8. Takeoff speeds matter a ton, I've made various updates but nothing big and confident enough to swing my credence by 50% or anywhere close. Hmm. But yeah I agree that takeoff speeds matter more.
9. Picture here hasn't changed much in three years.
10. Ditto.
OK, so I think I directionally agree that my p(doom) should have been oscillating more than it in fact did over the last three years (if I take my own estimates seriously). However I don't go nearly as far as you; most of the things you listed are either (a) imo less important, or (b) things I didn't actually change my mind on over the last three years such that even though they are very important my p(doom) shouldn't have been changing much.
But IMO the easiest way for safety cases to become the industry-standard thing is for AISI (or internal safety factions) to specifically demand it, and then the labs produce it, but kinda begrudgingly, and they don't really take them seriously internally (or are literally not the sort of organizations that are capable of taking them seriously internally—e.g. due to too much bureaucracy). And that seems very much like the sort of change that's comparable to or smaller than the things above.
I agree with everything except the last sentence -- my claim took this into account, I was specifically imagining something like this playing out and thinking 'yep, seems like this kills about half of the loss-of-control worlds'
I think I would be more sympathetic to your view if the claim were "if AI labs really reoriented themselves to take these AI safety cases as seriously as they take, say, being in the lead or making profit". That would probably halve my P(doom), it's just a very very strong criterion.
I agree that's a stronger claim than I was making.
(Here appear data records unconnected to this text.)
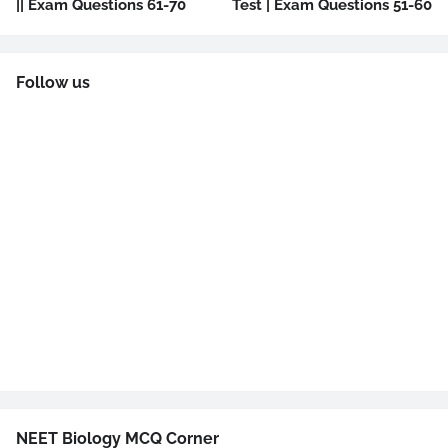
|| Exam Questions 61-70
Test | Exam Questions 51-60
Follow us
NEET Biology MCQ Corner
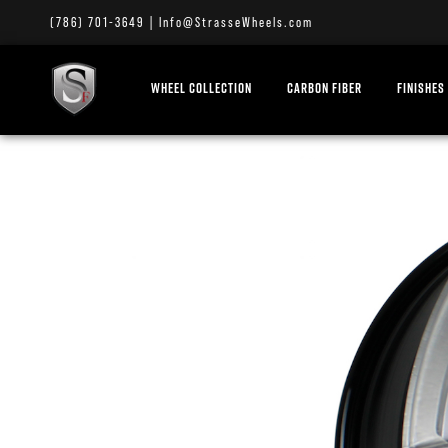
(786) 701-3649
|
Info@StrasseWheels.com
WHEEL COLLECTION
CARBON FIBER
FINISHES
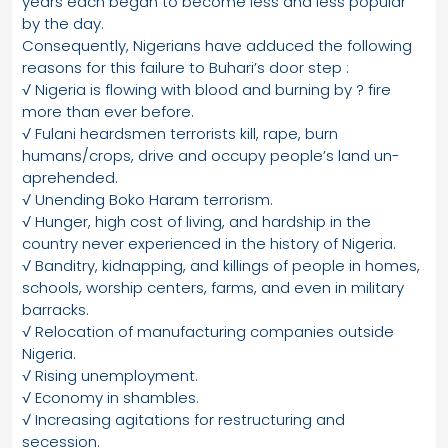
years each began to become less and less popular
by the day.
Consequently, Nigerians have adduced the following
reasons for this failure to Buhari’s door step :
√ Nigeria is flowing with blood and burning by ? fire
more than ever before.
√ Fulani heardsmen terrorists kill, rape, burn
humans/crops, drive and occupy people’s land un-
aprehended.
√ Unending Boko Haram terrorism.
√ Hunger, high cost of living, and hardship in the
country never experienced in the history of Nigeria.
√ Banditry, kidnapping, and killings of people in homes,
schools, worship centers, farms, and even in military
barracks.
√ Relocation of manufacturing companies outside
Nigeria.
√ Rising unemployment.
√ Economy in shambles.
√ Increasing agitations for restructuring and
secession.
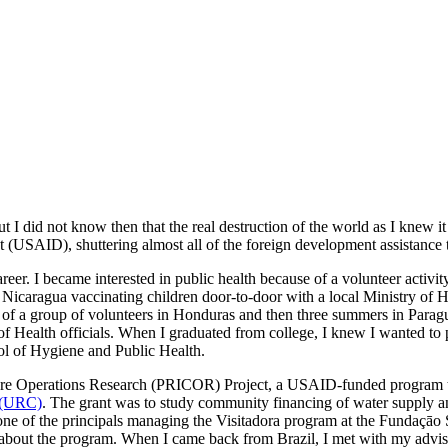
I did not know then that the real destruction of the world as I knew 
 (USAID), shuttering almost all of the foreign development assistance t
reer. I became interested in public health because of a volunteer activit
 Nicaragua vaccinating children door-to-door with a local Ministry of 
r of a group of volunteers in Honduras and then three summers in Parag
f Health officials. When I graduated from college, I knew I wanted to p
ol of Hygiene and Public Health.
are Operations Research (PRICOR) Project, a USAID-funded program to
 (URC)
. The grant was to study community financing of water supply a
one of the principals managing the Visitadora program at the Fundaçāo 
 about the program. When I came back from Brazil, I met with my adv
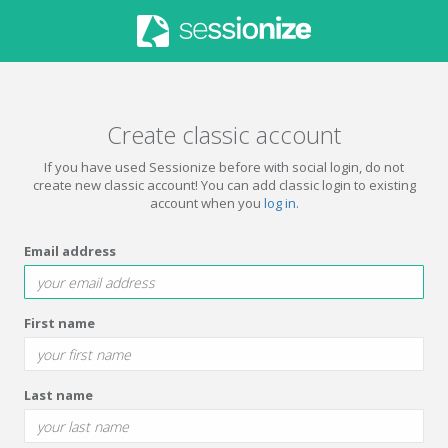
Create classic account
If you have used Sessionize before with social login, do not
create new classic account! You can add classic login to existing
account when you
log in
.
Email address
First name
Last name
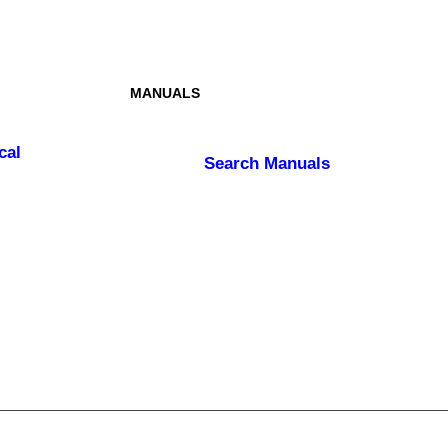
MANUALS
cal
Search
Manuals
However, part of my view here is that the weaker claim I did make has a good chance of causing the stronger claim to be true eventually -- if a company was getting close to AGI, and they published their safety case a year before and it was gradually being critiqued and iterated on, perhaps public pressure and pressure from the scientific community would build to make it actually good. (Or more optimistically, perhaps the people in the company would start to take it more seriously once they got feedback from the scientific community about it and it therefore started to feel more real and more like a real part of their jobs)
Anyhow bottom line is I won't stick to my 50% claim, maybe I'll moderate it down to 25% or something.